→ **Exercise brief**
Leaving out every picture, copy the lines of the material below exactly, from the line containing "Unsere Hunde▼" through the line containing "Python FastAPI".

→ **The records**
#####

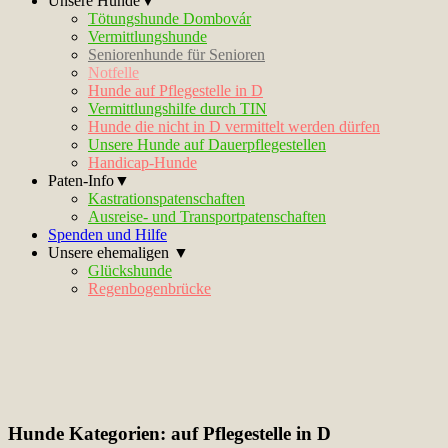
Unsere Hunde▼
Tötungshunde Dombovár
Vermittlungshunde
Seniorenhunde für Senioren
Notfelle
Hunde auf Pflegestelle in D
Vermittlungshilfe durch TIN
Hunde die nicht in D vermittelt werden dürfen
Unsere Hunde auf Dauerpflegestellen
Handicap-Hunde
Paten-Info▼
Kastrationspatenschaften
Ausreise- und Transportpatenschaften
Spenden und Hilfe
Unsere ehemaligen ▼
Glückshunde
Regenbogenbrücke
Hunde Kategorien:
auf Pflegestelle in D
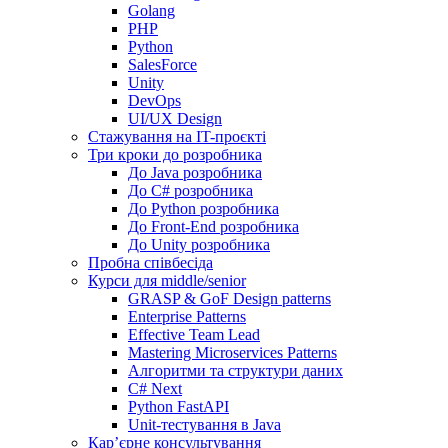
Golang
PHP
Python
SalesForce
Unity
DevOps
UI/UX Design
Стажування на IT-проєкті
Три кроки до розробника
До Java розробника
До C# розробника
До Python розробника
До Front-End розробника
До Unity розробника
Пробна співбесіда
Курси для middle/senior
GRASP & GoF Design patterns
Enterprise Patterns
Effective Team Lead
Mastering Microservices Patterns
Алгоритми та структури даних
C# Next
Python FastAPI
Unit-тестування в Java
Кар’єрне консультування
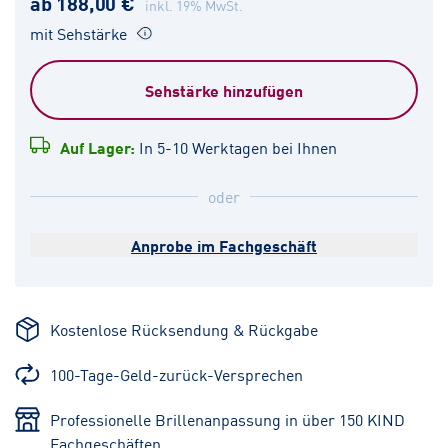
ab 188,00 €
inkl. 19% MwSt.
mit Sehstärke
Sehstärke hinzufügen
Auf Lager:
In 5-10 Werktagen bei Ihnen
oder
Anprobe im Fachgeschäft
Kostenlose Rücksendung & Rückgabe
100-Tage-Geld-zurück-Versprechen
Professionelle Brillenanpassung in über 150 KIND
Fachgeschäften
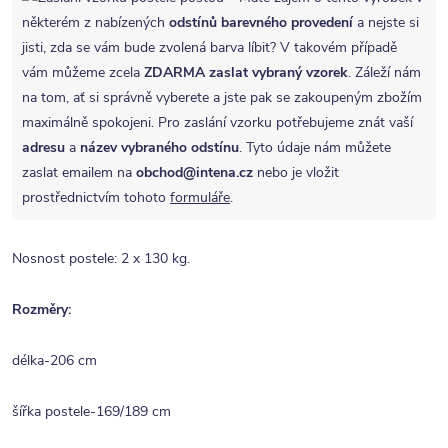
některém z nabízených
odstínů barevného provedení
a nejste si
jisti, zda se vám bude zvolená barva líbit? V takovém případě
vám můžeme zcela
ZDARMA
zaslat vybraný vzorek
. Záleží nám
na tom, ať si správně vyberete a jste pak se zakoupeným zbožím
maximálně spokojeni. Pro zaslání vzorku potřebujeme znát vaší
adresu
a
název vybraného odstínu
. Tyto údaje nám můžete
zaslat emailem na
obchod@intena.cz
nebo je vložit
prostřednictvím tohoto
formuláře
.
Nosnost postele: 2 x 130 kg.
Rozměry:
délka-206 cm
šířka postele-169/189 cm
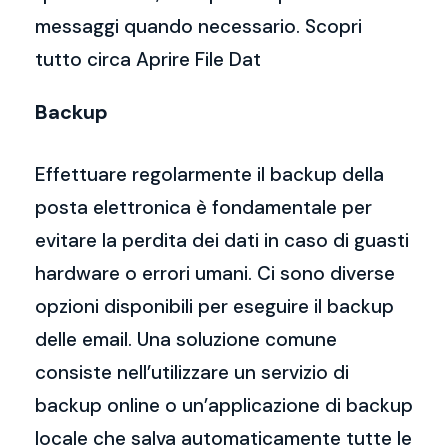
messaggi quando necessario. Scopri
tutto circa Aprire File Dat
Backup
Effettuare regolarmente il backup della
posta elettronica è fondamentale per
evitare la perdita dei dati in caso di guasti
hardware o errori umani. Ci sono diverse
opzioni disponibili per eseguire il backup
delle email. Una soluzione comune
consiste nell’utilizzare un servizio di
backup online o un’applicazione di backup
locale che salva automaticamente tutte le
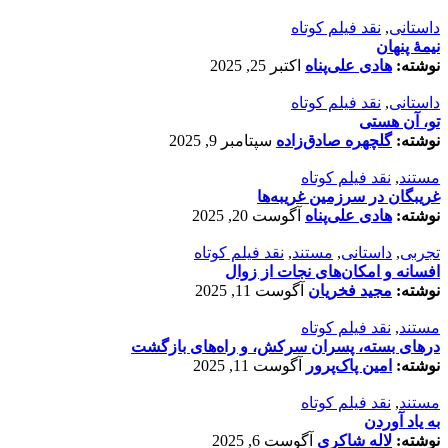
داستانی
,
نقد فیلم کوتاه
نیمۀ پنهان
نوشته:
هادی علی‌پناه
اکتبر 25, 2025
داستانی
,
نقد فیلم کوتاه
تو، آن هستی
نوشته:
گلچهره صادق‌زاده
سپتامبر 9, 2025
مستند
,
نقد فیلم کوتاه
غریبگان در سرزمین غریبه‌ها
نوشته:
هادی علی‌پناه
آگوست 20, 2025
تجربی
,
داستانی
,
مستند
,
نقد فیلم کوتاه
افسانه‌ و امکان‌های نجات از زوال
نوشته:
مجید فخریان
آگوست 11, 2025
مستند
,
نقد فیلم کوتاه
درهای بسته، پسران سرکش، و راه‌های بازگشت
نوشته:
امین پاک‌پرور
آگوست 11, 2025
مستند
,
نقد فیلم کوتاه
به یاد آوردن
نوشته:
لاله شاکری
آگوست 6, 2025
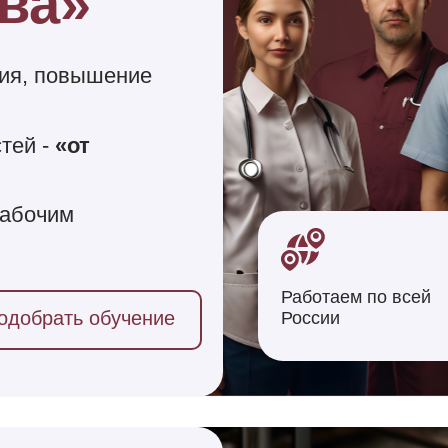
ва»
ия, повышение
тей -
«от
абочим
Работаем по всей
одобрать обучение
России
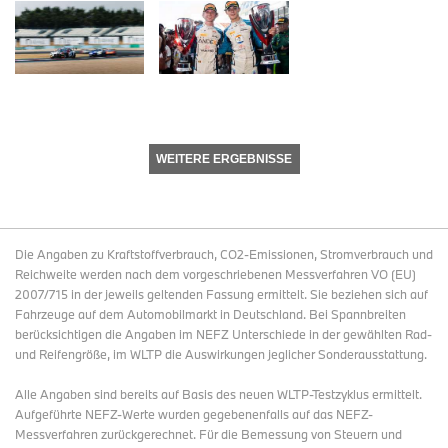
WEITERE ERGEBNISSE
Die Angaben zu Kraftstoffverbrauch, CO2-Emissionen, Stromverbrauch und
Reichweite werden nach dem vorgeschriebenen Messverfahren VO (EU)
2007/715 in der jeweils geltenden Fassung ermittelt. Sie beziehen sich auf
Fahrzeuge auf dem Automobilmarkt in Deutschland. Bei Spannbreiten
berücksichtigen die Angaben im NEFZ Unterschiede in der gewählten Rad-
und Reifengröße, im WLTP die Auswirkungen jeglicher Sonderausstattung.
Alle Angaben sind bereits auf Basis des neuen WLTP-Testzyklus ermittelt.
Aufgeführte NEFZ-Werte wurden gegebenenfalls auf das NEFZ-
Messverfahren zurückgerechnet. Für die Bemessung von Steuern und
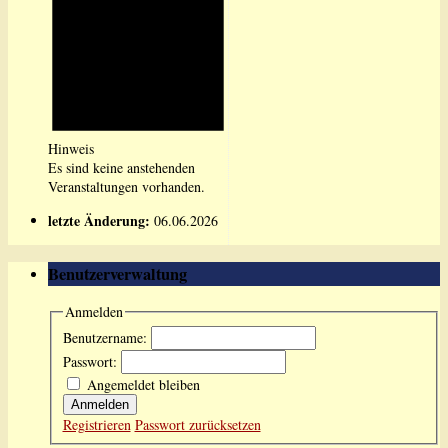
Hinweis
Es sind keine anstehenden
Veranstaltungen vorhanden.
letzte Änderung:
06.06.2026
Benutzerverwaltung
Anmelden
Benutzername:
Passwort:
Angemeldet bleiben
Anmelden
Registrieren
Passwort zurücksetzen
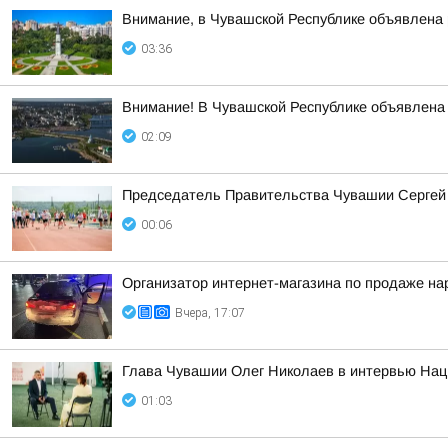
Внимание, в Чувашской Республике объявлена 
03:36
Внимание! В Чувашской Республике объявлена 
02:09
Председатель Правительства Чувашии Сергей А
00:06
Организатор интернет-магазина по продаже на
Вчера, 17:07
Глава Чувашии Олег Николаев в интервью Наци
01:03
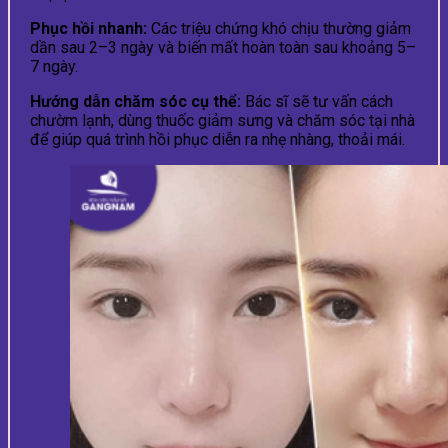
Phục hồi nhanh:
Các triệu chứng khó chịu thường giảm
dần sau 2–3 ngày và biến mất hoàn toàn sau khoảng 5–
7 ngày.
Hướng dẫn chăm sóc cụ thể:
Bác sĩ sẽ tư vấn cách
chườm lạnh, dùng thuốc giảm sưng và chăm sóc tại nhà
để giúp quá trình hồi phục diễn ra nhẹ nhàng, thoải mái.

#####

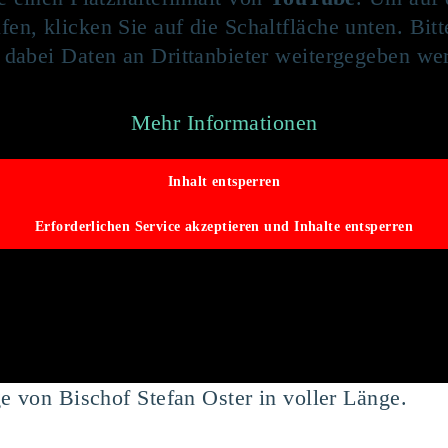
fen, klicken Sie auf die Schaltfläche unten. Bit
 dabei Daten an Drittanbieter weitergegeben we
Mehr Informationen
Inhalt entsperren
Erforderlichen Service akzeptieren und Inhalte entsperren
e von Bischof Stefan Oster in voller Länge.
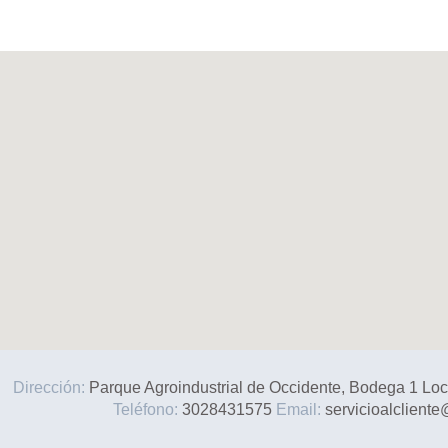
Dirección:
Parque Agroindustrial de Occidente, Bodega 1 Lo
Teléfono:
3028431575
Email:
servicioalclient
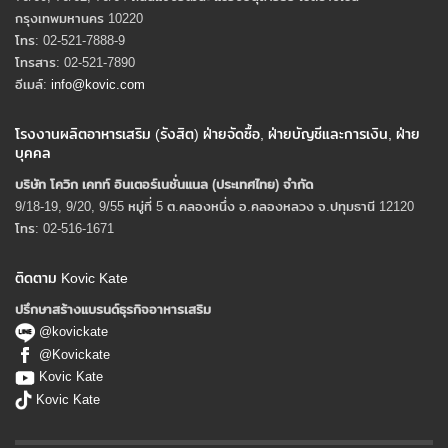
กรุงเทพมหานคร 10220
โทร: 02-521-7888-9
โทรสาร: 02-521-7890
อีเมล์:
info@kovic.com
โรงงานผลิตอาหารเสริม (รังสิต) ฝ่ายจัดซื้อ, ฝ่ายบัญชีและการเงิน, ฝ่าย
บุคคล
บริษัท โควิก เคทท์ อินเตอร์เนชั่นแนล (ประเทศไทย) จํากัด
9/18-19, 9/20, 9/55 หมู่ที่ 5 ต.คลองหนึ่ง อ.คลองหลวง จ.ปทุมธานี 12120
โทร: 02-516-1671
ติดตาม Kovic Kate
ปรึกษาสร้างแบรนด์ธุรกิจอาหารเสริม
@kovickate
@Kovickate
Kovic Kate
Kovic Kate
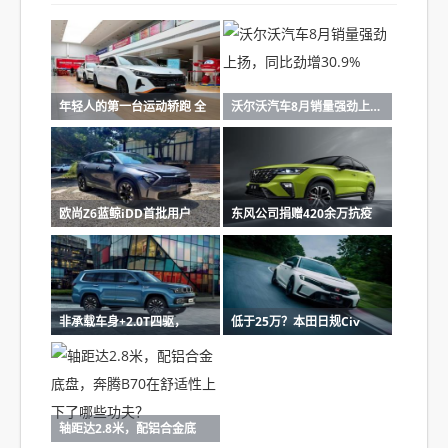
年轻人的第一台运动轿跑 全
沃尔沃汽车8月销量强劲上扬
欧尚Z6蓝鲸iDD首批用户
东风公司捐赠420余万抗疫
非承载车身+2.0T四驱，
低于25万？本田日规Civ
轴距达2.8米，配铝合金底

#####

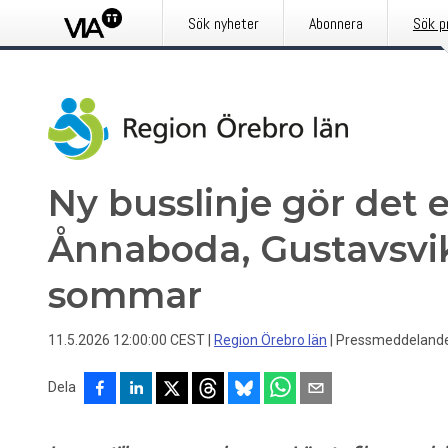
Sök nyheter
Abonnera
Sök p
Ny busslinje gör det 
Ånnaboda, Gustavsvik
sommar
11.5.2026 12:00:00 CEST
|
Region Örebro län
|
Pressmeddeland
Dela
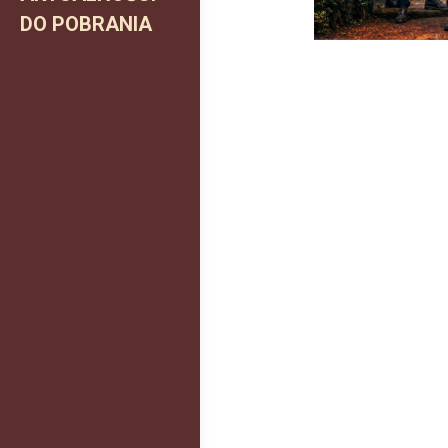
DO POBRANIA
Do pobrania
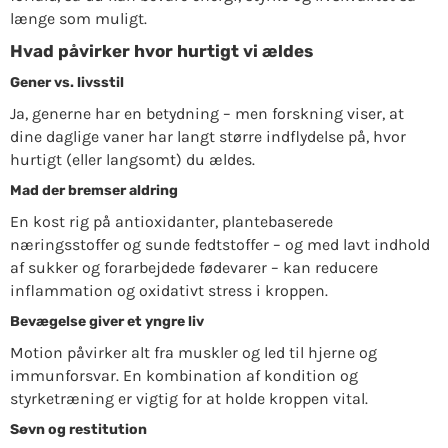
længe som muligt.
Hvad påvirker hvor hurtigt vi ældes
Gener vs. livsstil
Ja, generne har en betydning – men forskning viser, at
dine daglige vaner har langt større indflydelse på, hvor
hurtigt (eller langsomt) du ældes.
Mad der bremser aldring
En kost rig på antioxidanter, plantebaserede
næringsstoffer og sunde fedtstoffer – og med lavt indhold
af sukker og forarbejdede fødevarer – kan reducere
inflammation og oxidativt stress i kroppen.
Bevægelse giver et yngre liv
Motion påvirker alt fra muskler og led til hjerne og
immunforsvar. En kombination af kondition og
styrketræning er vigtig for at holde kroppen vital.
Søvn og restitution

#####

→ **Completed task**
Unsere Hunde▼
Tötungshunde Dombovár
Vermittlungshunde
Seniorenhunde für Senioren
Notfelle
Hunde auf Pflegestelle in D
Vermittlungshilfe durch TIN
Hunde die nicht in D vermittelt werden dürfen
Unsere Hunde auf Dauerpflegestellen
Handicap-Hunde
Paten-Info▼
Kastrationspatenschaften
Ausreise- und Transportpatenschaften
Spenden und Hilfe
Unsere ehemaligen ▼
Glückshunde
Regenbogenbrücke
Hunde Kategorien:
auf Pflegestelle in D
Golang
PHP
Python
SalesForce
Unity
DevOps
UI/UX Design
Стажування на IT-проєкті
Три кроки до розробника
До Java розробника
До C# розробника
До Python розробника
До Front-End розробника
До Unity розробника
Пробна співбесіда
Курси для middle/senior
GRASP & GoF Design patterns
Enterprise Patterns
Effective Team Lead
Mastering Microservices Patterns
Алгоритми та структури даних
C# Next
Python FastAPI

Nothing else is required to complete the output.